You indeed are the one and only lord of the ten thousand chariots of your estate. But you use your dignity to embitter the lives of the people, and to pamper your ears, eyes, nose and mouth. But your spirit does not acqiesce in this. The spirit of man [sic] loves to be in harmony with others, and hates selfish indulgence. This selfish indulgence is a disease, and therefore I would comfort you under it.
Chuang Tzu

Juridically they are both equal [the worker and capitalist]; but economically the worker is the serf of the capitalist . . . thereby the worker sells his [sic] person and his liberty for a given time. The worker is in the position of a serf because this terrible threat of starvation which daily hangs over his head and over his family, will force him to accept any conditions imposed by the gainful calculations of the capitalist, the industrialist, the employer… The worker always has the right to leave his employer, but has he the means to do so?

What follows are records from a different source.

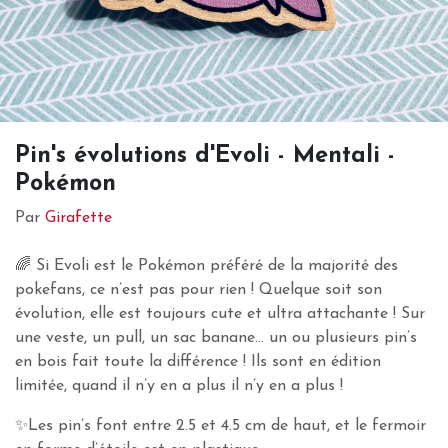
Pin's évolutions d'Evoli - Mentali -
Pokémon
Par
Girafette
🌈 Si Evoli est le Pokémon préféré de la majorité des
pokefans, ce n’est pas pour rien ! Quelque soit son
évolution, elle est toujours cute et ultra attachante ! Sur
une veste, un pull, un sac banane… un ou plusieurs pin’s
en bois fait toute la différence ! Ils sont en édition
limitée, quand il n’y en a plus il n’y en a plus !
✨Les pin’s font entre 2.5 et 4.5 cm de haut, et le fermoir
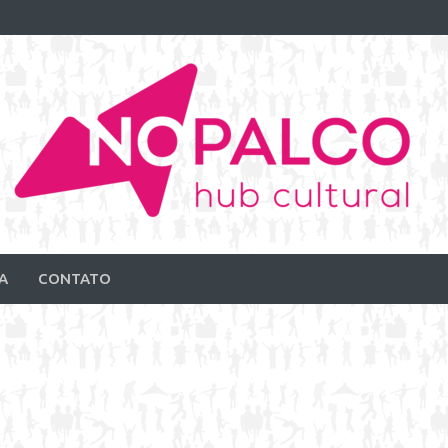
A
CONTATO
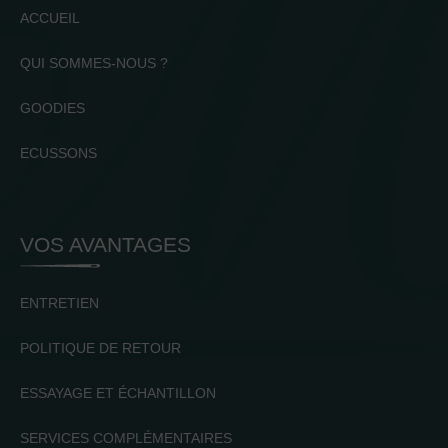
ACCUEIL
QUI SOMMES-NOUS ?
GOODIES
ECUSSONS
VOS AVANTAGES
ENTRETIEN
POLITIQUE DE RETOUR
ESSAYAGE ET ÉCHANTILLON
SERVICES COMPLÉMENTAIRES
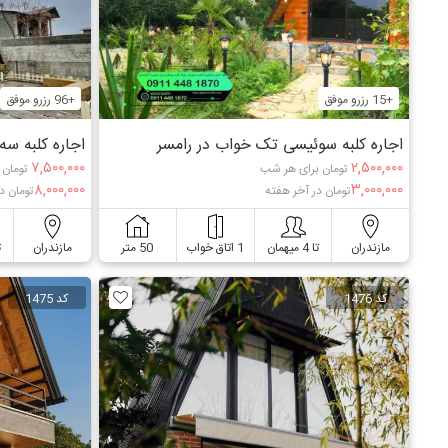
+15 رزرو موفق
+96 رزرو موفق
اجاره کلبه سوئیسی تک خواب در رامسر
اجاره کلبه س
۷,۵۰۰,۰۰۰
۲,۵۰۰,۰۰۰
تومان برای هر شب
تومان 
۸,۰۰۰,۰۰۰
۳,۰۰۰,۰۰۰
تومان در آخر هفته
تومان د
مازندران
تا 4 میهمان
1 اتاق خواب
50 متر
مازندران
ت
کد 1476
کد 1475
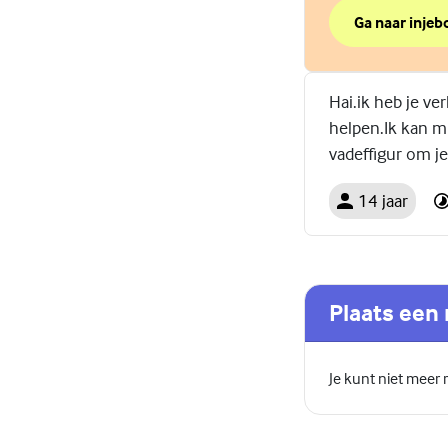
Ga naar injebo
over Beter in j
(Externe link)
Hai.ik heb je v
helpen.Ik kan mi
vadeffigur om j
14 jaar
Plaats een 
Je kunt niet meer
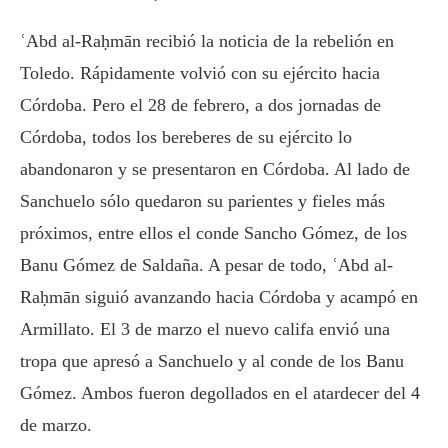
ʿAbd al-Raḥmān recibió la noticia de la rebelión en
Toledo. Rápidamente volvió con su ejército hacia
Córdoba. Pero el 28 de febrero, a dos jornadas de
Córdoba, todos los bereberes de su ejército lo
abandonaron y se presentaron en Córdoba. Al lado de
Sanchuelo sólo quedaron su parientes y fieles más
próximos, entre ellos el conde Sancho Gómez, de los
Banu Gómez de Saldaña. A pesar de todo, ʿAbd al-
Raḥmān siguió avanzando hacia Córdoba y acampó en
Armillato. El 3 de marzo el nuevo califa envió una
tropa que apresó a Sanchuelo y al conde de los Banu
Gómez. Ambos fueron degollados en el atardecer del 4
de marzo.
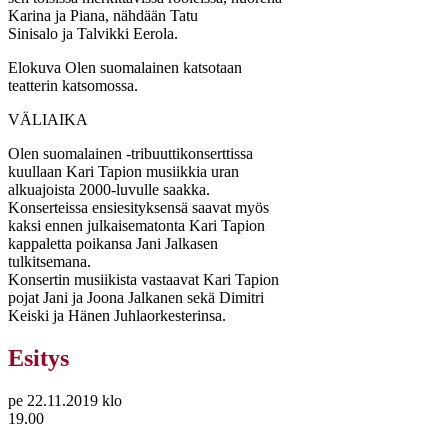
Karina ja Piana, nähdään Tatu
Sinisalo ja Talvikki Eerola.
Elokuva Olen suomalainen katsotaan
teatterin katsomossa.
VÄLIAIKA
Olen suomalainen -tribuuttikonserttissa
kuullaan Kari Tapion musiikkia uran
alkuajoista 2000-luvulle saakka.
Konserteissa ensiesityksensä saavat myös
kaksi ennen julkaisematonta Kari Tapion
kappaletta poikansa Jani Jalkasen
tulkitsemana.
Konsertin musiikista vastaavat Kari Tapion
pojat Jani ja Joona Jalkanen sekä Dimitri
Keiski ja Hänen Juhlaorkesterinsa.
Esitys
pe 22.11.2019 klo
19.00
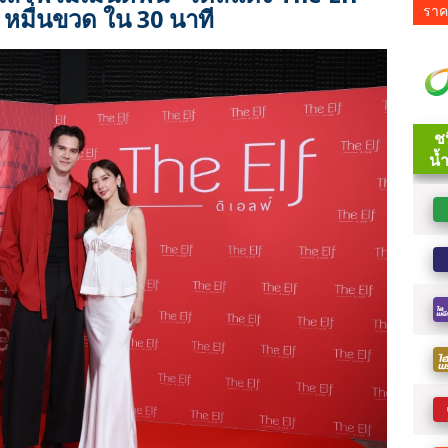
ราค
 หมื่นขวด ใน 30 นาที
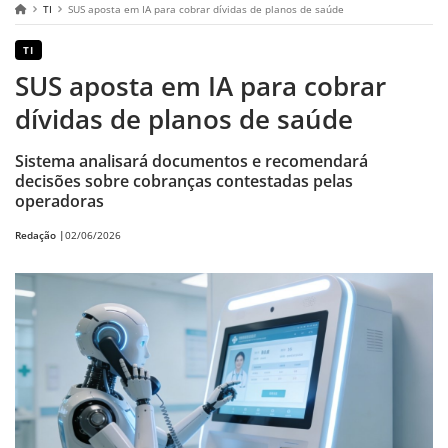
TI
SUS aposta em IA para cobrar dívidas de planos de saúde
TI
SUS aposta em IA para cobrar
dívidas de planos de saúde
Sistema analisará documentos e recomendará
decisões sobre cobranças contestadas pelas
operadoras
Redação |
02/06/2026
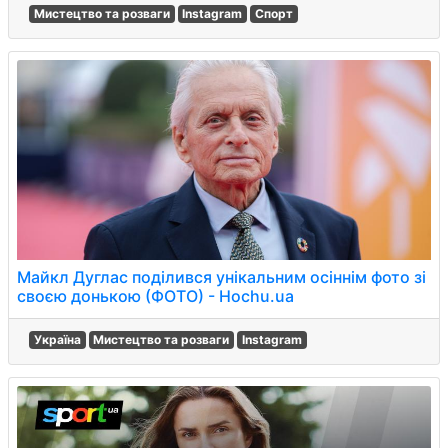
Мистецтво та розваги
Instagram
Спорт
Майкл Дуглас поділився унікальним осіннім фото зі
своєю донькою (ФОТО) - Hochu.ua
Україна
Мистецтво та розваги
Instagram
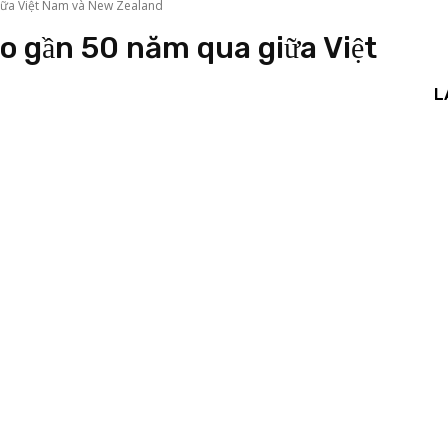
iữa Việt Nam và New Zealand
ao gần 50 năm qua giữa Việt
L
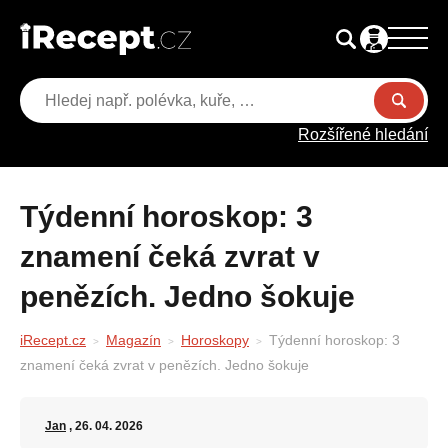
Rozšířené hledání
Týdenní horoskop: 3
znamení čeká zvrat v
penězích. Jedno šokuje
iRecept.cz
Magazín
Horoskopy
Týdenní horoskop: 3
znamení čeká zvrat v penězích. Jedno šokuje
Jan
, 26. 04. 2026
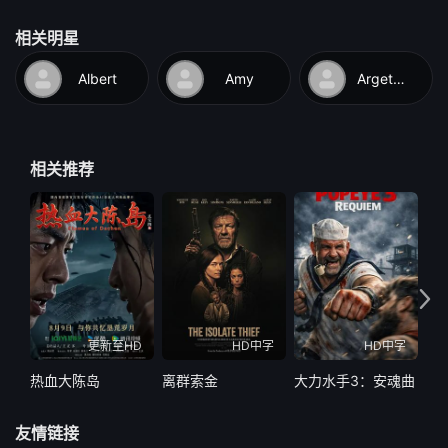
相关明星
Albert
Amy
Argetsinger
相关推荐
更新至HD
HD中字
HD中字
热血大陈岛
离群索金
大力水手3：安魂曲
破
友情链接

No, he does it in order to sell himself to another employer. He is driven to it by the same hunger which forces him to sell himself to the first employer. Thus the worker's liberty… is only a theoretical freedom, lacking any means for its possible realisation, and consequently it is only a fictitious liberty, an utter falsehood. The truth is that the whole life of the worker is simply a continuous and dismaying succession of terms of serfdom -- voluntary from the juridical point of view but compulsory from an economic sense -- broken up by momentarily brief interludes of freedom accompanied by starvation; in other words, it is real slavery.